Registro de uma das últimas sessões de fotos da banda, em 1987

Junte tudo isso — a poesia, as melodias, as guitarras, a cozinha, a timidez, a depressão, a voz, as polêmicas, o figurino, as ambiguidades — e temos um momento único. O indie rock como o conhecemos (para o bem e para o mal) começava ali. Qualquer banda formada desde 1983 que tente conciliar agressividade pós-punk, musicalidade elaborada e sensibilidade confessional deve algo aos Smiths. A Class of 86 é consequência direta dos Smiths. O britpop descende dos Smiths, assim como o Belle and Sebastian, os Libertines e os Arctic Monkeys. E a Legião Urbana também. A lista de artistas que já gravaram e/ou tocaram ao vivo músicas dos Smiths inclui nomes como 10,000 Maniacs, The Killers, Jeff Buckley, Death Cab for Cutie, Radiohead, Matthew Sweet, Placebo, J Mascis, Billy Bragg, Eddie Vedder, Miley Cyrus e Noel Gallagher. Além dos coisas-nossas Fernanda Takai e John Ulhoa. Rick Astley, sim, Rick FUCKING Astley, fez um show inteiro dedicado aos hits do grupo na mais recente edição do festival de Glastonbury.

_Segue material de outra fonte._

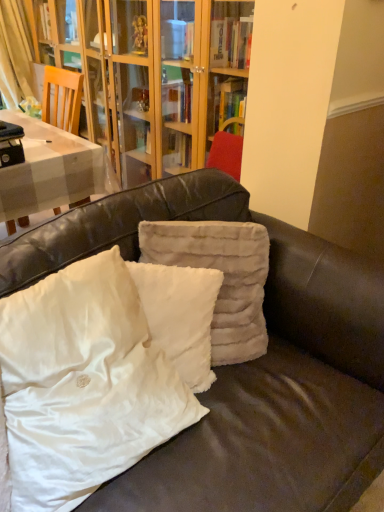 Question: Which direction should I rotate to face white fluffy pillow at center, which ranks as the 2th pillow in left-to-right order, — up or down?

Choices:
 (A) down
 (B) up

Answer: (A)

Question: From the image's perspective, is fuzzy beige pillow at center, which ranks as the first pillow in right-to-left order, under white fluffy pillow at center, positioned as the third pillow in right-to-left order?

Choices:
 (A) yes
 (B) no

Answer: (B)

Question: Is the position of fuzzy beige pillow at center, which is counted as the 3th pillow, starting from the left, less distant than that of white fluffy pillow at center, positioned as the third pillow in right-to-left order?

Choices:
 (A) yes
 (B) no

Answer: (B)

Question: Is fuzzy beige pillow at center, which ranks as the first pillow in right-to-left order, bigger than white fluffy pillow at center, the first pillow in the left-to-right sequence?

Choices:
 (A) no
 (B) yes

Answer: (A)

Question: Is fuzzy beige pillow at center, which ranks as the first pillow in right-to-left order, taller than white fluffy pillow at center, positioned as the third pillow in right-to-left order?

Choices:
 (A) no
 (B) yes

Answer: (A)

Question: Is fuzzy beige pillow at center, which ranks as the first pillow in right-to-left order, facing away from white fluffy pillow at center, the first pillow in the left-to-right sequence?

Choices:
 (A) yes
 (B) no

Answer: (B)

Question: From the image's perspective, is white fluffy pillow at center, marked as the 2th pillow in a right-to-left arrangement, on top of white fluffy pillow at center, the first pillow in the left-to-right sequence?

Choices:
 (A) no
 (B) yes

Answer: (B)

Question: Does white fluffy pillow at center, marked as the 2th pillow in a right-to-left arrangement, appear on the right side of white fluffy pillow at center, the first pillow in the left-to-right sequence?

Choices:
 (A) yes
 (B) no

Answer: (A)

Question: Does white fluffy pillow at center, which ranks as the 2th pillow in left-to-right order, have a greater width compared to white fluffy pillow at center, the first pillow in the left-to-right sequence?

Choices:
 (A) yes
 (B) no

Answer: (B)

Question: Is white fluffy pillow at center, marked as the 2th pillow in a right-to-left arrangement, smaller than white fluffy pillow at center, the first pillow in the left-to-right sequence?

Choices:
 (A) yes
 (B) no

Answer: (A)

Question: Is white fluffy pillow at center, marked as the 2th pillow in a right-to-left arrangement, positioned beyond the bounds of white fluffy pillow at center, positioned as the third pillow in right-to-left order?

Choices:
 (A) no
 (B) yes

Answer: (B)

Question: From a real-world perspective, is white fluffy pillow at center, marked as the 2th pillow in a right-to-left arrangement, under white fluffy pillow at center, the first pillow in the left-to-right sequence?

Choices:
 (A) no
 (B) yes

Answer: (B)

Question: Is fuzzy beige pillow at center, which ranks as the first pillow in right-to-left order, far away from white fluffy pillow at center, which ranks as the 2th pillow in left-to-right order?

Choices:
 (A) no
 (B) yes

Answer: (A) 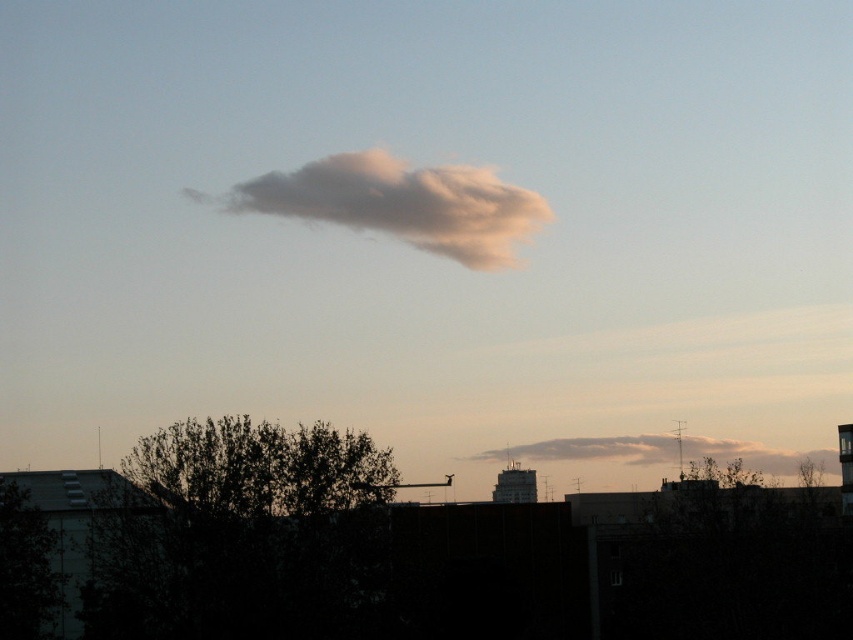 Is dark green leafy tree at lower center wider than fuzzy white cloud at center?

Incorrect, dark green leafy tree at lower center's width does not surpass fuzzy white cloud at center's.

Os Smiths também elevaram a ética de trabalho indie a um patamar mais alto. Das capas dos discos ao planejamento das turnês, cada passo era controlado integralmente por Morrissey e Marr. Essa autossuficiência radical foi um dos fatores que aceleraram a dissolução da banda, em 1987. A desconfiança do vocalista em relação a empresários e à própria gravadora Rough Trade acabou por sobrecarregar Marr de responsabilidades… que poderiam ter sido terceirizadas. O estresse foi demais para o guitarrista, que ainda precisava lidar com o ciúme de Morrissey; Marr desejava colaborar mais e mais com outros artistas e o cantor era contra. O fim repentino do grupo, após pouco mais de cinco anos de atividades, abalou a cena indie britânica e rendeu quilômetros de fofocas, insinuações e hipóteses nos semanários e nas revistas musicais. Afinal, o quarteto estava no auge da popularidade e se preparava para assinar com a major EMI, manobra crucial para consolidar a fama já conquistada.

Pouco mais de cinco anos, quatro álbuns, 16 singles lançados (outros cinco sairiam após o fim da banda). Este ranking passa a limpo a produção dos Smiths e também resume um pouco da minha longa história pessoal com o grupo. Sou fã desde 1985, quando ouvi “This Charming Man” em alguma rádio, aos 11 anos. O som pegou primeiro; depois, como bom jovem inadequado, frustrado e solitário, me apaixonei pelas letras. De lá pra cá, os Smiths (e a carreira solo de Morrissey) foram uma presença constante na minha vida.

Alguns dos itens do acervo pessoal. Nesta casa, The Smiths é assunto sério.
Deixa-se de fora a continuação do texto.